▸ **Problem to work on**: Repeat the listing verbatim. Drop any pictures.

▸ **The input**:
===
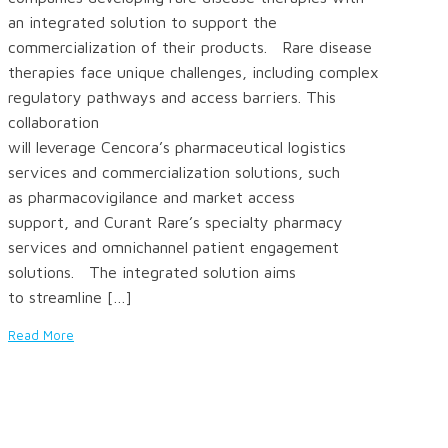
an integrated solution to support the
commercialization of their products. Rare disease
therapies face unique challenges, including complex
regulatory pathways and access barriers. This
collaboration
will leverage Cencora’s pharmaceutical logistics
services and commercialization solutions, such
as pharmacovigilance and market access
support, and Curant Rare’s specialty pharmacy
services and omnichannel patient engagement
solutions. The integrated solution aims
to streamline […]
Read More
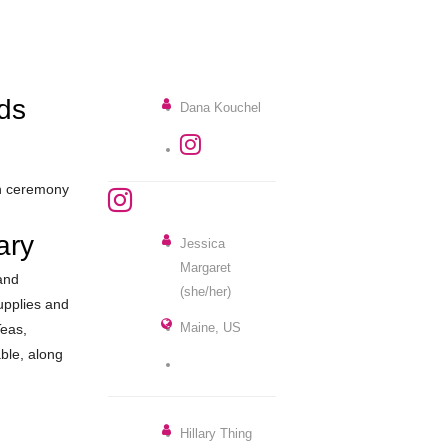
ds
Dana Kouchel
in ceremony
ary
Jessica
Margaret
and
(she/her)
supplies and
Maine, US
Teas,
lable, along
Hillary Thing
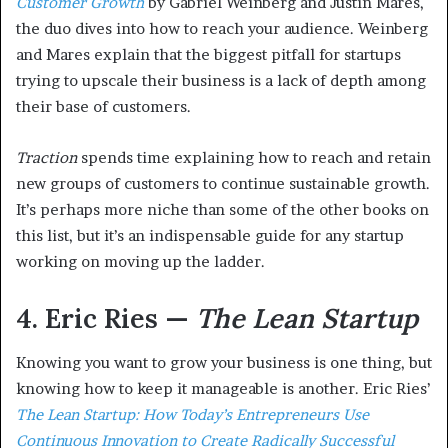
Customer Growth
by Gabriel Weinberg and Justin Mares,
the duo dives into how to reach your audience. Weinberg
and Mares explain that the biggest pitfall for startups
trying to upscale their business is a lack of depth among
their base of customers.
Traction
spends time explaining how to reach and retain
new groups of customers to continue sustainable growth.
It’s perhaps more niche than some of the other books on
this list, but it’s an indispensable guide for any startup
working on moving up the ladder.
4. Eric Ries —
The Lean Startup
Knowing you want to grow your business is one thing, but
knowing how to keep it manageable is another. Eric Ries’
The Lean Startup: How Today’s Entrepreneurs Use
Continuous Innovation to Create Radically Successful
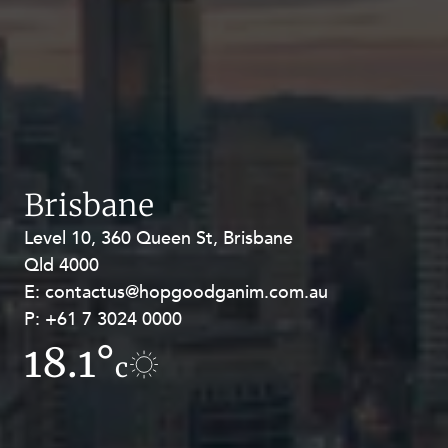
Brisbane
Level 10, 360 Queen St, Brisbane
Level 27, Allendale Square, 77 St
Qld 4000
Georges Terrace, Perth WA 6000
E:
E:
contactus@hopgoodganim.com.au
contactus@hopgoodganim.com.au
P:
P:
+61 7 3024 0000
+61 8 9211 8111
18.1°
15.8°
c
c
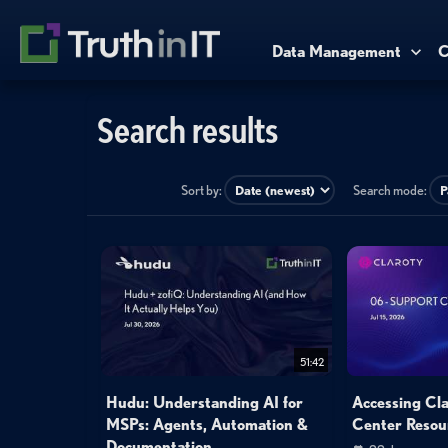
Data Management
C
Search results
Sort by:
Search mode:
51:42
Hudu: Understanding AI for
Accessing Cl
MSPs: Agents, Automation &
Center Resou
Documentation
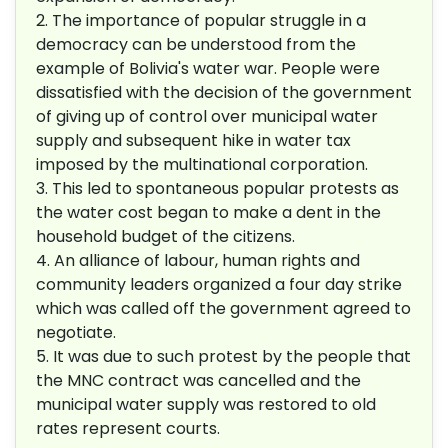
2. The importance of popular struggle in a
democracy can be understood from the
example of Bolivia's water war. People were
dissatisfied with the decision of the government
of giving up of control over municipal water
supply and subsequent hike in water tax
imposed by the multinational corporation.
3. This led to spontaneous popular protests as
the water cost began to make a dent in the
household budget of the citizens.
4. An alliance of labour, human rights and
community leaders organized a four day strike
which was called off the government agreed to
negotiate.
5. It was due to such protest by the people that
the MNC contract was cancelled and the
municipal water supply was restored to old
rates represent courts.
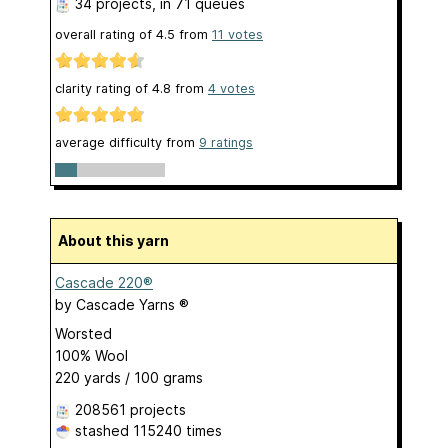
34 projects
, in 71 queues
overall rating of
4.5
from
11
votes
clarity rating of
4.8
from
4
votes
average difficulty from
9 ratings
About this yarn
Cascade 220®
by
Cascade Yarns ®
Worsted
100% Wool
220 yards / 100 grams
208561 projects
stashed
115240 times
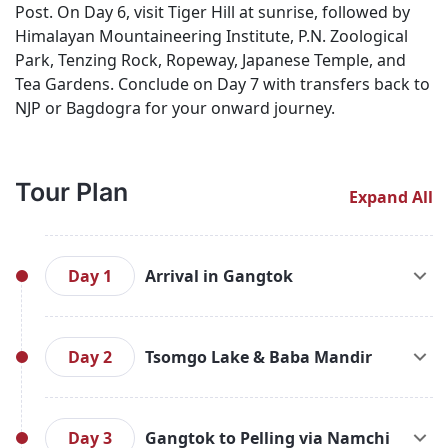
Post. On Day 6, visit Tiger Hill at sunrise, followed by
Himalayan Mountaineering Institute, P.N. Zoological
Park, Tenzing Rock, Ropeway, Japanese Temple, and
Tea Gardens. Conclude on Day 7 with transfers back to
NJP or Bagdogra for your onward journey.
Tour Plan
Expand All
Day 1
Arrival in Gangtok
Meet and Greet on arrival at New Jalpaiguri Railway
Station / Bagdogra International Airport
Day 2
Tsomgo Lake & Baba Mandir
and transfer to Gangtok (5,500 Ft.). On arrival
check-in to the hotel and rest of the day at
After breakfast, start for an excursion to Tsomgo
leisure. Overnight stay at Gangtok.
Lake (12,400 ft. / 37 Kms. / 02 Hrs. from
Day 3
Gangtok to Pelling via Namchi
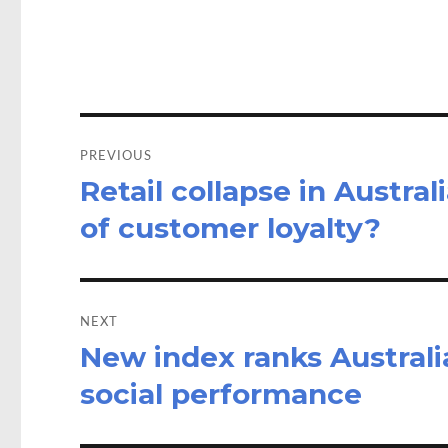
o
d
o
o
k
n
Post
navigation
PREVIOUS
Retail collapse in Austral
Previous
post:
of customer loyalty?
NEXT
New index ranks Australia
Next
post:
social performance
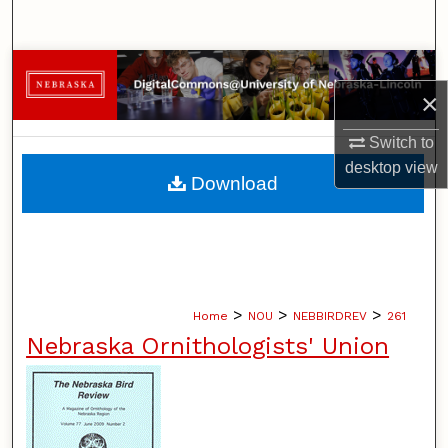
Search
Browse Collections
×
My Account
Switch to
desktop
view
About
Download
Digital Commons Network™
>
>
>
Home
NOU
NEBBIRDREV
261
Nebraska Ornithologists' Union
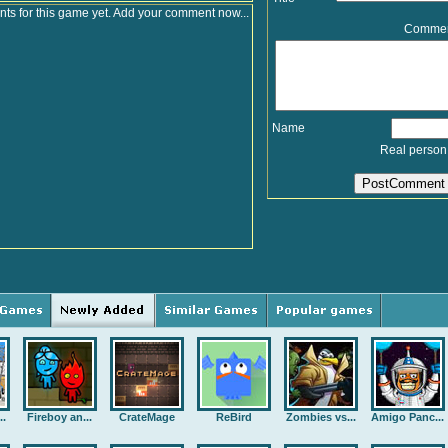
s for this game yet. Add your comment now...
Comme
Name
Real person
..
Fireboy an...
CrateMage
ReBird
Zombies vs...
Amigo Panc...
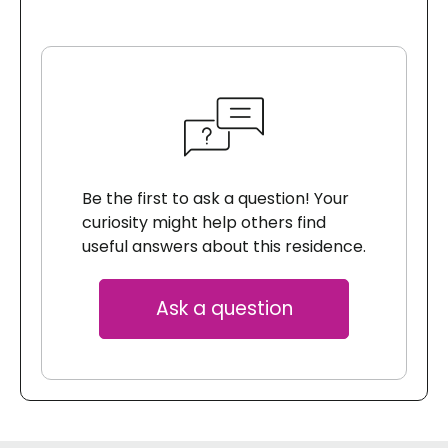
Be the first to ask a question! Your
curiosity might help others find
useful answers about this residence.
Ask a question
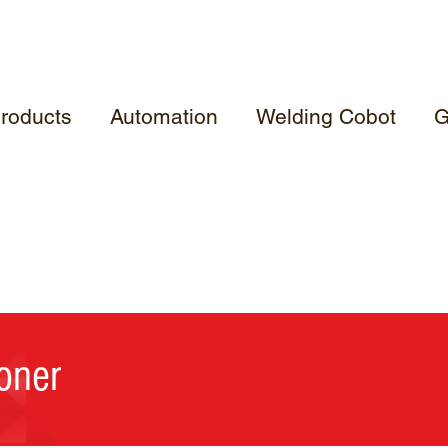
roducts
Automation
Welding Cobot
G
oner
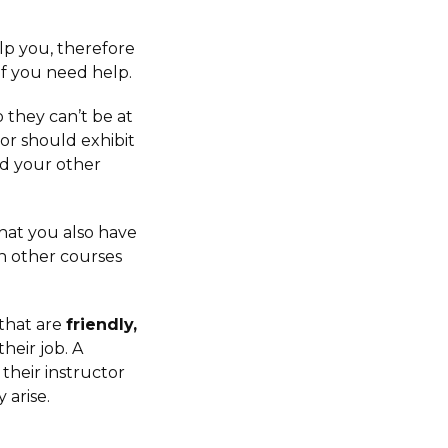
lp you, therefore
if you need help.
o they can’t be at
or should exhibit
d your other
hat you also have
th other courses
 that are
friendly,
their job. A
their instructor
 arise.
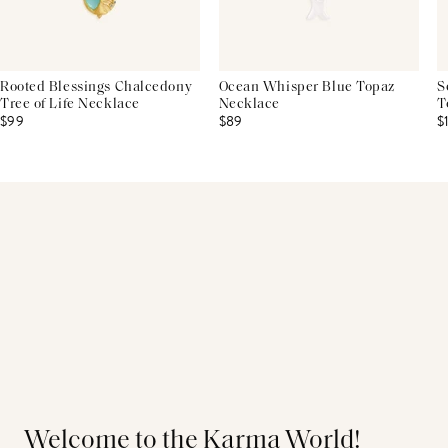
Rooted Blessings Chalcedony
Ocean Whisper Blue Topaz
S
Tree of Life Necklace
Necklace
T
$99
$89
$
Welcome to the Karma World!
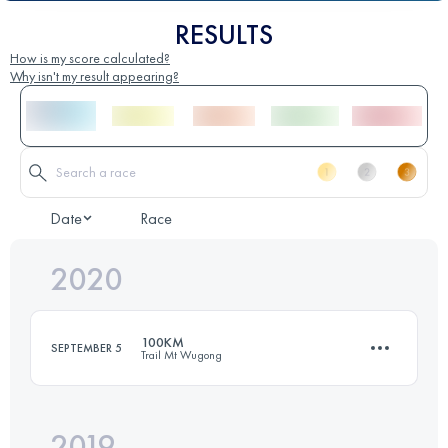
RESULTS
How is my score calculated?
Why isn't my result appearing?
Date
Race
2020
100KM
SEPTEMBER 5
Trail Mt Wugong
2019
101.4 KM
6280 M+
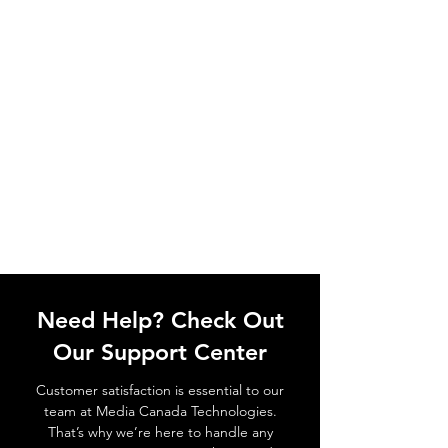
Need Help? Check Out
Our Support Center
Customer satisfaction is essential to our
team at Media Canada Technologies.
That’s why we’re here to handle any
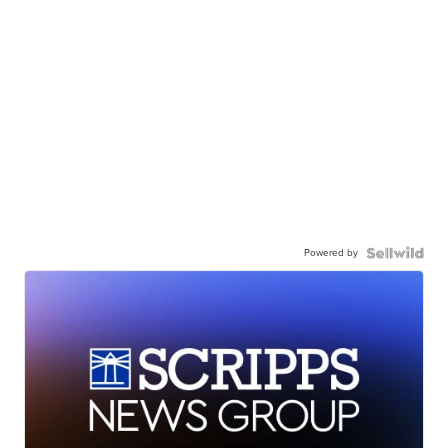
Powered by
===
▸ **Reply**:
an integrated solution to support the
commercialization of their products. Rare disease
therapies face unique challenges, including complex
regulatory pathways and access barriers. This
collaboration
will leverage Cencora’s pharmaceutical logistics
services and commercialization solutions, such
as pharmacovigilance and market access
support, and Curant Rare’s specialty pharmacy
services and omnichannel patient engagement
solutions. The integrated solution aims
to streamline […]
Read More
ds
Dana Kouchel
in ceremony
ary
Jessica
Margaret
and
(she/her)
supplies and
Maine, US
Teas,
lable, along
Hillary Thing
Customer Growth
by Gabriel Weinberg and Justin Mares,
the duo dives into how to reach your audience. Weinberg
and Mares explain that the biggest pitfall for startups
trying to upscale their business is a lack of depth among
their base of customers.
Traction
spends time explaining how to reach and retain
new groups of customers to continue sustainable growth.
It’s perhaps more niche than some of the other books on
this list, but it’s an indispensable guide for any startup
working on moving up the ladder.
4. Eric Ries —
The Lean Startup
Knowing you want to grow your business is one thing, but
knowing how to keep it manageable is another. Eric Ries’
The Lean Startup: How Today’s Entrepreneurs Use
Continuous Innovation to Create Radically Successful
Brisbane
Level 10, 360 Queen St, Brisbane
Level 27, Allendale Square, 77 St
Qld 4000
Georges Terrace, Perth WA 6000
E:
E:
contactus@hopgoodganim.com.au
contactus@hopgoodganim.com.au
P:
P:
+61 7 3024 0000
+61 8 9211 8111
18.1°
15.8°
c
c
Data Management
C
Search results
Sort by:
Search mode:
51:42
Hudu: Understanding AI for
Accessing Cl
MSPs: Agents, Automation &
Center Resou
Documentation
2. The importance of popular struggle in a
democracy can be understood from the
example of Bolivia's water war. People were
dissatisfied with the decision of the government
of giving up of control over municipal water
supply and subsequent hike in water tax
imposed by the multinational corporation.
3. This led to spontaneous popular protests as
the water cost began to make a dent in the
household budget of the citizens.
4. An alliance of labour, human rights and
community leaders organized a four day strike
which was called off the government agreed to
negotiate.
5. It was due to such protest by the people that
the MNC contract was cancelled and the
municipal water supply was restored to old
rates represent courts.
34 projects
, in 71 queues
overall rating of
4.5
from
11
votes
clarity rating of
4.8
from
4
votes
average difficulty from
9 ratings
About this yarn
Cascade 220®
by
Cascade Yarns ®
Worsted
100% Wool
220 yards / 100 grams
208561 projects
stashed
115240 times
Post. On Day 6, visit Tiger Hill at sunrise, followed by
Himalayan Mountaineering Institute, P.N. Zoological
Park, Tenzing Rock, Ropeway, Japanese Temple, and
Tea Gardens. Conclude on Day 7 with transfers back to
NJP or Bagdogra for your onward journey.
Tour Plan
Expand All
Day 1
Arrival in Gangtok
Meet and Greet on arrival at New Jalpaiguri Railway
Station / Bagdogra International Airport
Day 2
Tsomgo Lake & Baba Mandir
and transfer to Gangtok (5,500 Ft.). On arrival
check-in to the hotel and rest of the day at
After breakfast, start for an excursion to Tsomgo
leisure. Overnight stay at Gangtok.
Lake (12,400 ft. / 37 Kms. / 02 Hrs. from
Day 3
Gangtok to Pelling via Namchi
o
d
o
o
k
n
Post
navigation
PREVIOUS
Retail collapse in Austral
Previous
post:
of customer loyalty?
NEXT
New index ranks Australia
Next
post:
social performance
Search
Browse Collections
×
My Account
Switch to
desktop
view
About
Download
Digital Commons Network™
>
>
>
Home
NOU
NEBBIRDREV
261
Nebraska Ornithologists' Union
s for this game yet. Add your comment now...
Comme
Name
Real person
..
Fireboy an...
CrateMage
ReBird
Zombies vs...
Amigo Panc...
Be the first to ask a question! Your
curiosity might help others find
useful answers about this residence.
Ask a question
roducts
Automation
Welding Cobot
G
oner
lp you, therefore
if you need help.
o they can’t be at
or should exhibit
d your other
hat you also have
th other courses
 that are
friendly,
their job. A
their instructor
 arise.
Rooted Blessings Chalcedony
Ocean Whisper Blue Topaz
S
Tree of Life Necklace
Necklace
T
$99
$89
$
Welcome to the Karma World!
RESULTS
How is my score calculated?
Why isn't my result appearing?
Date
Race
2020
100KM
SEPTEMBER 5
Trail Mt Wugong
2019
101.4 KM
6280 M+
Need Help? Check Out
Our Support Center
Customer satisfaction is essential to our
team at Media Canada Technologies.
That’s why we’re here to handle any
Powered by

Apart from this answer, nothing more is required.